You can edit the facets of the baseline behavior to modify the tail sampling strategy you want to apply to your datasets. There are two main parts of the tail sampling strategy with different facets you can modify: drop less interesting, low-value traces and keep more interesting, high-value traces.

  • Less interesting traces might be ones that denote success. These traces indicate that your app is working as designed, but you likely don't need to keep most of them.
  • More interesting traces might be error traces, which indicate an issue that requires attention. Keeping more interesting traces helps when you're debugging issues and need to identify the source of the problem.

There are several facets you can configure: successful traces, failed traces, small traces, large traces, fast traces, and slow traces. Although each part of the baseline sampling strategy includes a set of facets by default, you can move facets from the low-value section to the high-value section, and the reverse. This flexibility lets you shape your sampling strategy as you learn more about your trace data and determine what information is valuable to your organization and what isn't. You can disable some of the facets if you don't want to use them in your baseline strategy.

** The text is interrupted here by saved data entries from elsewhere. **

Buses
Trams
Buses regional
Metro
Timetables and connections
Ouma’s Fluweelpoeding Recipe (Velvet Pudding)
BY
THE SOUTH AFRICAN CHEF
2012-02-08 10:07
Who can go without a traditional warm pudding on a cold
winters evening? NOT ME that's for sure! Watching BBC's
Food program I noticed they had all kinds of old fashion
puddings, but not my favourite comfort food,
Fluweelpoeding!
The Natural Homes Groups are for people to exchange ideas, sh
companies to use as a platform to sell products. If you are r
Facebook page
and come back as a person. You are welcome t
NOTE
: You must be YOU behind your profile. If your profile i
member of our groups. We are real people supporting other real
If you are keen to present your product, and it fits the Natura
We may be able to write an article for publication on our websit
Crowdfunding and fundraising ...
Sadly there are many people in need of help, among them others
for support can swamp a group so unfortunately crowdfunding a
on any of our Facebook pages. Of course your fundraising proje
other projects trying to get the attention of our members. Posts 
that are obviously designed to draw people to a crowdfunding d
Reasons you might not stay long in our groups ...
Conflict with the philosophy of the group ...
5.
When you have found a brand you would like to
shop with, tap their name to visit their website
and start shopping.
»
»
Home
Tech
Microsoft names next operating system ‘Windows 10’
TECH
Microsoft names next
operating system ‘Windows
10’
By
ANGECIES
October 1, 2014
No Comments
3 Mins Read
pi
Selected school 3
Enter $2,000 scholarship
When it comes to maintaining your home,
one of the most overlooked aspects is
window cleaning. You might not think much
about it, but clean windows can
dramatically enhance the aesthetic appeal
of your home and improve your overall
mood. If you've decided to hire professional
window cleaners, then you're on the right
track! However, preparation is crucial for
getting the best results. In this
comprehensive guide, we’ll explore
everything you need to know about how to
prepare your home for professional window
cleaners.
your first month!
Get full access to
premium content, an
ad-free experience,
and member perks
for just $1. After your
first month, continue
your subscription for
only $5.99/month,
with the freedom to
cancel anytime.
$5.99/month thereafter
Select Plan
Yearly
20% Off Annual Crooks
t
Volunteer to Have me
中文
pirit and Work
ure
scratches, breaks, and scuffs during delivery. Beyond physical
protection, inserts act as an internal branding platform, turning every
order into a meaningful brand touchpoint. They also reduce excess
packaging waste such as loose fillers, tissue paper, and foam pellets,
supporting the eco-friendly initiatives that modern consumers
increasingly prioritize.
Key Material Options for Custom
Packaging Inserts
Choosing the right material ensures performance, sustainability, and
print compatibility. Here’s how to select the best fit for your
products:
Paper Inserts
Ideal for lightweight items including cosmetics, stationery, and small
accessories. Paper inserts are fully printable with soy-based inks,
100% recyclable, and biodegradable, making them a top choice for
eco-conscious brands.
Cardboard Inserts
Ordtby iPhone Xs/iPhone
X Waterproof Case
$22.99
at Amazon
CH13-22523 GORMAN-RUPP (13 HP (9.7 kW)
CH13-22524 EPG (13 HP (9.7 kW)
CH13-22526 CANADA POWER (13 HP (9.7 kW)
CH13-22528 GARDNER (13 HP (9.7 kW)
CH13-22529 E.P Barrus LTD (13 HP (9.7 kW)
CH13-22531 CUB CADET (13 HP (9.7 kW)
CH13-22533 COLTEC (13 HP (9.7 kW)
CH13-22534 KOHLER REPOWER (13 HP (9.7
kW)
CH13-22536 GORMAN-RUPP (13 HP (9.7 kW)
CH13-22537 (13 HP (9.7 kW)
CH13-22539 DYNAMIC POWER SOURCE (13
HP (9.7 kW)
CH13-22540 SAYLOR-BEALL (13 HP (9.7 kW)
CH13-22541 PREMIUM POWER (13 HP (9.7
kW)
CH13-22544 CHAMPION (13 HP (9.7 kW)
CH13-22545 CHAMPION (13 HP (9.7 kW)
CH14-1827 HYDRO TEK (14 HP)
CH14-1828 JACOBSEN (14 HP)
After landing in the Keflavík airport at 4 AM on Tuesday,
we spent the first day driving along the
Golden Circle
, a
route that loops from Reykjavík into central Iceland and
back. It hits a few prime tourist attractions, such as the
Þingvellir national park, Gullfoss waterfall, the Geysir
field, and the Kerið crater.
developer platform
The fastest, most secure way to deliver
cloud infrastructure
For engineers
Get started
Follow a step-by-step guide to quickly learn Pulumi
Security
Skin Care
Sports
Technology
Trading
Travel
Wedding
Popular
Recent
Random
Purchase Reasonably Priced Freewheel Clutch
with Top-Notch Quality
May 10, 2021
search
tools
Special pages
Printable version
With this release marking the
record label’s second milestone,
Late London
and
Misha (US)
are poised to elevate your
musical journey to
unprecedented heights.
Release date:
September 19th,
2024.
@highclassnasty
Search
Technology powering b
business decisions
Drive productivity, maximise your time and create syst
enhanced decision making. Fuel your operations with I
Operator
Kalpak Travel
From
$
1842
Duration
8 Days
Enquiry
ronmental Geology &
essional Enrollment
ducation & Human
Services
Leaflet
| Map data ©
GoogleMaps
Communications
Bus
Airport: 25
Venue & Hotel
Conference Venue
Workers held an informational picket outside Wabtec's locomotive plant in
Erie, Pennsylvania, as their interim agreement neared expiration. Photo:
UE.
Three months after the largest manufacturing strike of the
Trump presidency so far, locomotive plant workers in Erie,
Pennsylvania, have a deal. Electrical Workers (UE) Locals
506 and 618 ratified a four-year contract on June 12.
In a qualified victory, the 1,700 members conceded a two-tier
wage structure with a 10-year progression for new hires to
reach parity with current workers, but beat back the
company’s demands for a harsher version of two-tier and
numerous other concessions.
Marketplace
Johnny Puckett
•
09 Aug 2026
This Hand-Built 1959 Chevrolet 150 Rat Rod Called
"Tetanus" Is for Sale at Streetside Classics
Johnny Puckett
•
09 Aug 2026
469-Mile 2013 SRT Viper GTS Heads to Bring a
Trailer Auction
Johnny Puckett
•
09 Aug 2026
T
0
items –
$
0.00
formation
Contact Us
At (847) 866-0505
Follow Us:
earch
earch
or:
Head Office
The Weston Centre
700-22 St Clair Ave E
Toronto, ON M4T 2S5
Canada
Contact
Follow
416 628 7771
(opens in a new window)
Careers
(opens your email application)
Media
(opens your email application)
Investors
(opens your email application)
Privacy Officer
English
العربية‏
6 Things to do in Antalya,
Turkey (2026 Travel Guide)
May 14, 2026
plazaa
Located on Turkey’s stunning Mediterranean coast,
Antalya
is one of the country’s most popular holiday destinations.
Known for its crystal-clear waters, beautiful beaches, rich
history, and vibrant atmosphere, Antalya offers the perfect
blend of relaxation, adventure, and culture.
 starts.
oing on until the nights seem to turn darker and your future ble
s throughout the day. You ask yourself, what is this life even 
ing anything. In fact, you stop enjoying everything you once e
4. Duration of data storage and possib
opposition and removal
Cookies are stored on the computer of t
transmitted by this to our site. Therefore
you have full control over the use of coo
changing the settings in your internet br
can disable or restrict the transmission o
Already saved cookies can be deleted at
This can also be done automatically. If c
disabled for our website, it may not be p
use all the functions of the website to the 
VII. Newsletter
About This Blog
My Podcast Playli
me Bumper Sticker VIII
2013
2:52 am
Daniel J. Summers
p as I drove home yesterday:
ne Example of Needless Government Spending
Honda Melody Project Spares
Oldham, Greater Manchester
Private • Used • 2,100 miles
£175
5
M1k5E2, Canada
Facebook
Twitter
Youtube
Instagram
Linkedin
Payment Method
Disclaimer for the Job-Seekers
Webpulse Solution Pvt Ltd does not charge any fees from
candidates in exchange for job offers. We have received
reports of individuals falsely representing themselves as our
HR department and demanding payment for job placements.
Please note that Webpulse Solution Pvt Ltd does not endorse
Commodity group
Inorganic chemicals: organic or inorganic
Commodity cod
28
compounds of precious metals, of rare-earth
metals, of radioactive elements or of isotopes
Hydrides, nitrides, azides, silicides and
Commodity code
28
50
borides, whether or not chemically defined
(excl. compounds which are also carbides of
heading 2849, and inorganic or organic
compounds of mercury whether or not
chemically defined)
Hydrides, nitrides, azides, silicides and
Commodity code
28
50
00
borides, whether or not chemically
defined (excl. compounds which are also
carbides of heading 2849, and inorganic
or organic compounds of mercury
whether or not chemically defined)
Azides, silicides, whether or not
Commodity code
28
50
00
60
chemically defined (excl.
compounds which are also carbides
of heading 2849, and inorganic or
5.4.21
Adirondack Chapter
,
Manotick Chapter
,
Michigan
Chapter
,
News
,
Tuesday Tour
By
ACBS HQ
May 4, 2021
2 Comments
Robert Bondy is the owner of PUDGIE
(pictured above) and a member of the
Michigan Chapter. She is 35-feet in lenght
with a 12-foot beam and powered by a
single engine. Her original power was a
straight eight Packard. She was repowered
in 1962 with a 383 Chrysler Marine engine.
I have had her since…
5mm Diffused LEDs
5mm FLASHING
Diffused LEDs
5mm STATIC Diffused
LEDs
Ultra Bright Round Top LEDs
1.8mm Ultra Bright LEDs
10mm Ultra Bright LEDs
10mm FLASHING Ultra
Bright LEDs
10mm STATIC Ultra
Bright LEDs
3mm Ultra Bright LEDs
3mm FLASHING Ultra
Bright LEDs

For example, you don't want to keep most of your successful traces because you know they're successful, and you want to sample only a portion of your very small traces. In the low-value section of the sampling strategy, you set the sample rate for successful traces to 0.1%, and then set the sample rate for small traces to 10%.

In the high-value section of the sampling strategy, you define the criteria for the traces you want to keep. The facets for this part of the strategy might include error traces, large traces, slow traces, and fast traces. You can select the number of spans to keep, the duration for slow and fast traces, and the sampling rate for each facet.

When you assign your customized baseline behavior to a dataset, Observability Platform applies the following match criteria in order:

  1. First, all traces in the dataset get matched against the behavior's low-value trace criteria. If a trace meets one or more of these criteria, the lowest possible sample rate applies.
  2. Second, all remaining traces in the dataset get matched against the high-value trace criteria. If a trace meets one or more of these criteria, the highest possible sampling rate applies.

Edit the baseline behavior

You can edit facets of the baseline behavior using the Observability Platform app only.

To edit the baseline behavior:

  1. In the Observability Platform app, click Go to Admin.

  2. In the navigation menu select Control > Trace Control Plane.

  3. Click the Behaviors tab, and then click the Baseline behavior.

  4. On the Behavior details panel, click Edit.

  5. On the Edit baseline behavior panel, define your sampling methodology:

    • Head sampling: Specify the sample rate for head sampling to capture only a portion of possible traces from originating services.

      To specify a sample rate for head sampling in the baseline behavior, you must instrument head sampling first.

    • Tail sampling: Specify the sample rate for each of the facets to drop low-value traces and keep high-value traces. Enable which facets to include in your tail sampling strategy, and specify a sampling rate for each facet.

      To move facets between the low-value and high-value sections of the tail sampling strategy, select Low or High from the Sample type dropdown for each facet you enable.

  6. Click Save to save the changes to your baseline behavior.